Exercise requirements: Leave out the pictures and output the data verbatim.
--- Raw data ---
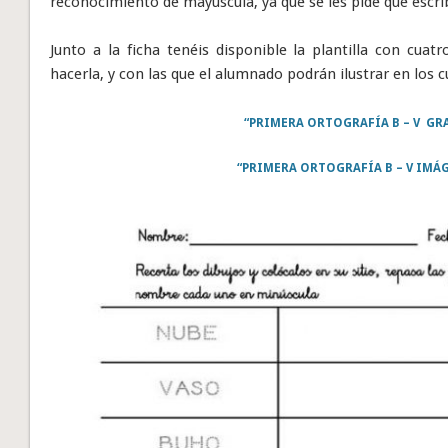
reconocimiento de mayúscula, ya que se les pide que escr
Junto a la ficha tenéis disponible la plantilla con cuat
hacerla, y con las que el alumnado podrán ilustrar en los c
“PRIMERA ORTOGRAFÍA B – V GR
“PRIMERA ORTOGRAFÍA B – V IMÁ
---
Answer to the problem:
reconocimiento de mayúscula, ya que se les pide que escr
Junto a la ficha tenéis disponible la plantilla con cuat
hacerla, y con las que el alumnado podrán ilustrar en los c
“PRIMERA ORTOGRAFÍA B – V GR
“PRIMERA ORTOGRAFÍA B – V IMÁ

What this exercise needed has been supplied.